The book reveals the life of Héloïse, a musician born in Glasgow and raised partly at Ardtur, in Port Appin, pictured right. In the early 1920s she saw a Celtic harp in a Washington DC shop window, and instantly bought it, saying: ‘It seemed no stranger.’ It triggered a lifetime of learning and performance, as she devoted the rest of her life to learning about and sharing the traditional songs of the Hebrides with audiences from Finland to Bali and Cairo to New York.
Fascinated by the ways in which people use music universally to reflect their beliefs and respond to their surroundings, Héloïse brought back early understandings of world music that startled the conventional clarsach playing community of the 1960s.
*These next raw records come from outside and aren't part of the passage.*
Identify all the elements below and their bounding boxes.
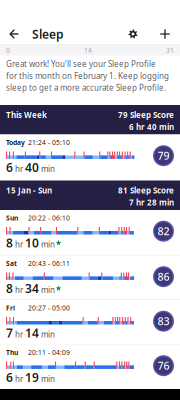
button[interactable]: Sat [0,256,180,300]
staticText: Thu [6,348,18,357]
staticText: 86 [158,270,170,284]
button[interactable]: Settings [123,24,143,44]
staticText: Sun [6,214,18,222]
staticText: 21:24 - 05:10 [28,138,70,147]
staticText: min [39,329,55,340]
staticText: 15 Jan - Sun [6,185,52,196]
staticText: min [39,239,55,250]
staticText: hr [13,164,25,174]
staticText: Great work! You'll see your Sleep Profil… [6,59,156,69]
staticText: 6 [6,369,13,385]
staticText: min [39,164,55,174]
staticText: 81 Sleep Score [118,185,174,196]
staticText: 8 [6,235,13,251]
staticText: 40 [25,159,39,175]
staticText: 20:11 - 04:09 [28,348,70,357]
staticText: 20:27 - 05:00 [28,304,70,312]
staticText: 76 [158,359,170,373]
staticText: 10 [25,235,39,251]
staticText: 20:22 - 06:10 [28,214,70,222]
staticText: 6 [6,159,13,175]
staticText: 19 [25,369,39,385]
button[interactable]: Back [4,24,24,44]
staticText: hr [13,329,25,340]
button[interactable]: Sun [0,210,180,255]
staticText: 0 [6,46,10,55]
staticText: 79 Sleep Score [118,110,174,120]
staticText: Sleep [32,26,64,42]
button[interactable]: Today [0,134,180,180]
staticText: 14 [25,325,39,341]
staticText: 79 [158,149,170,163]
staticText: Today [6,138,25,147]
staticText: This Week [6,110,47,120]
staticText: hr [13,239,25,250]
staticText: hr [13,285,25,295]
staticText: Fri [6,304,15,312]
staticText: Sat [6,259,17,268]
staticText: 34 [25,280,39,296]
staticText: 6 hr 40 min [129,122,174,132]
button[interactable]: Fri [0,300,180,344]
staticText: 83 [158,314,170,328]
button[interactable]: Add sleep entry [155,24,175,44]
staticText: min [39,285,55,295]
button[interactable]: Thu [0,344,180,388]
staticText: 82 [158,224,170,238]
staticText: 7 hr 28 min [129,197,174,208]
staticText: 7 [6,325,13,341]
staticText: min [39,374,55,384]
staticText: sleep to get a more accurate Sleep Profi… [6,82,166,93]
staticText: 31 [166,46,174,55]
staticText: for this month on February 1. Keep loggi… [6,70,169,81]
staticText: hr [13,374,25,384]
staticText: 20:43 - 06:11 [28,259,70,268]
staticText: 14 [84,46,92,55]
staticText: 8 [6,280,13,296]
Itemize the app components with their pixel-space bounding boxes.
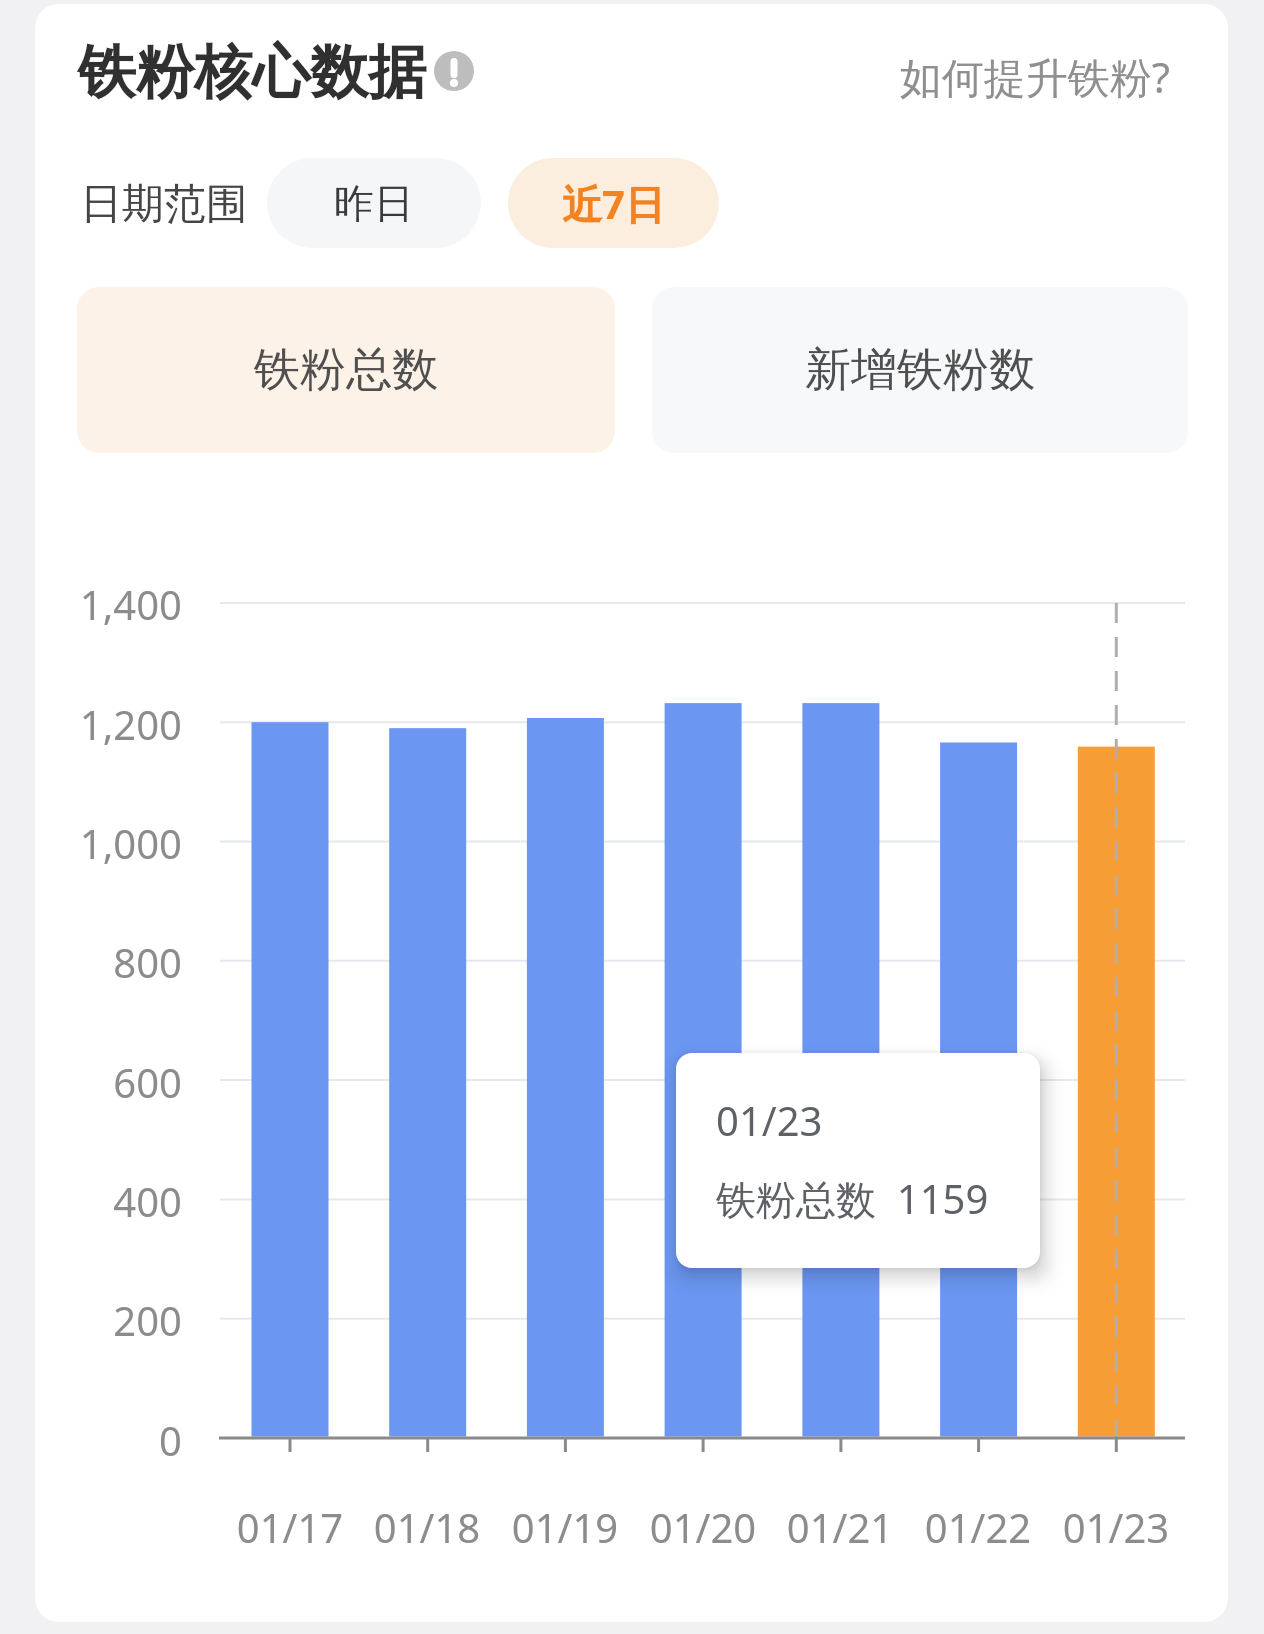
staticText: 01/23 bbox=[1041, 1500, 1191, 1560]
staticText: 0 bbox=[40, 1413, 182, 1473]
staticText: 铁粉核心数据 bbox=[78, 36, 426, 109]
staticText: 新增铁粉数 bbox=[805, 341, 1035, 399]
staticText: 01/21 bbox=[765, 1500, 915, 1560]
staticText: 铁粉总数 1159 bbox=[716, 1171, 989, 1226]
button[interactable]: 如何提升铁粉? bbox=[880, 48, 1170, 102]
button[interactable]: 新增铁粉数 bbox=[652, 287, 1188, 453]
staticText: 1,000 bbox=[40, 816, 182, 876]
button[interactable]: 昨日 bbox=[267, 158, 481, 248]
staticText: 昨日 bbox=[334, 178, 414, 228]
staticText: 01/22 bbox=[903, 1500, 1053, 1560]
staticText: 01/18 bbox=[352, 1500, 502, 1560]
staticText: 铁粉总数 bbox=[254, 341, 438, 399]
button[interactable]: 近7日 bbox=[508, 158, 719, 248]
staticText: 01/17 bbox=[215, 1500, 365, 1560]
staticText: 200 bbox=[40, 1293, 182, 1353]
staticText: 1,400 bbox=[40, 577, 182, 637]
button[interactable]: 铁粉总数 bbox=[77, 287, 615, 453]
staticText: 近7日 bbox=[562, 176, 665, 231]
staticText: 日期范围 bbox=[80, 178, 248, 231]
staticText: 400 bbox=[40, 1174, 182, 1234]
staticText: 01/20 bbox=[628, 1500, 778, 1560]
staticText: 如何提升铁粉? bbox=[880, 48, 1170, 102]
staticText: 1,200 bbox=[40, 697, 182, 757]
staticText: 600 bbox=[40, 1055, 182, 1115]
staticText: 800 bbox=[40, 935, 182, 995]
staticText: 01/23 bbox=[716, 1093, 823, 1147]
staticText: 01/19 bbox=[490, 1500, 640, 1560]
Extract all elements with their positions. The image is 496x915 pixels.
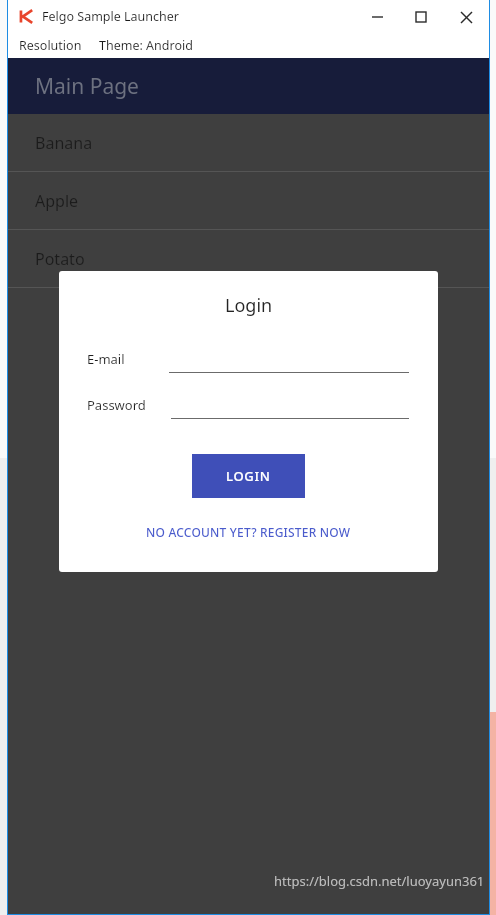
- staticText: E-mail: [87, 350, 125, 368]
- staticText: Potato: [35, 248, 85, 270]
- button[interactable]: Maximize: [399, 1, 443, 33]
- button[interactable]: LOGIN: [192, 454, 305, 498]
- button[interactable]: Theme: Android: [93, 34, 199, 57]
- staticText: LOGIN: [226, 467, 271, 485]
- button[interactable]: [171, 391, 409, 419]
- staticText: Password: [87, 396, 146, 414]
- staticText: Felgo Sample Launcher: [42, 8, 179, 25]
- button[interactable]: Resolution: [13, 34, 88, 57]
- button[interactable]: Minimize: [355, 1, 399, 33]
- button[interactable]: Apple: [8, 172, 489, 230]
- staticText: Login: [225, 293, 273, 318]
- staticText: Apple: [35, 190, 79, 212]
- staticText: Main Page: [35, 72, 139, 101]
- staticText: NO ACCOUNT YET? REGISTER NOW: [146, 524, 351, 540]
- button[interactable]: NO ACCOUNT YET? REGISTER NOW: [138, 520, 359, 544]
- button[interactable]: Banana: [8, 114, 489, 172]
- staticText: Theme: Android: [99, 37, 193, 54]
- staticText: Banana: [35, 132, 93, 154]
- button[interactable]: [169, 345, 409, 373]
- button[interactable]: Potato: [8, 230, 489, 288]
- staticText: Resolution: [19, 37, 82, 54]
- button[interactable]: Close: [443, 1, 489, 33]
- staticText: https://blog.csdn.net/luoyayun361: [274, 872, 485, 890]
Well known in pockets across the world, there is widespread curiosity about her story and a burgeoning awareness amongst musicologists and musicians of the al- most prophetic quality of her later work. Her memory is cherished especially in Brittany where she was and remains, feted for introducing the harp and for her contribution to Celtic music.
Her fearless determination combined with a sense of mischief and sometimes eccentric creativity allows this memoir to be held in high regard in places where her work is cherished the most.
Her story sits proudly beside those of many extraordinary Scottish women whose lives are only now being recognised. Simon Chadwick, early Gaelic harp specialist, said: ‘She was one of the most original and creative of the Scottish harpists in the 20th century.’
Written by her niece, Madame Scotia, Madame Scrap aims to capture the essence of an intensely private yet very public woman and in doing so secures her position in Scotland’s musical history.
Witcher, pictured above left, says: ‘Héloïse was indifferent to belongings, had no house of her own and used her car as a garden and as a recording studio. Winkling out her story I found my grandparents; her Clyde shipbuilding father, her pig farmer mother who left for Africa with Crichton her butler in the 1930s, and her youngest sister dancing in Aberdeenshire with a troupe led by one of the first recognised transgender individuals in Scotland.
‘Unravelling the strands of her life and meeting those who had known her and who respected her work, helped me address my own struggle over whether and where I fitted. Despite a disconcerting ambivalence about my vote during the independence referendum, she helped to confirm, eventually, my sense of belonging in 21st century Scotland.’
Witcher signing at the book launch and will give a short talk about her aunt.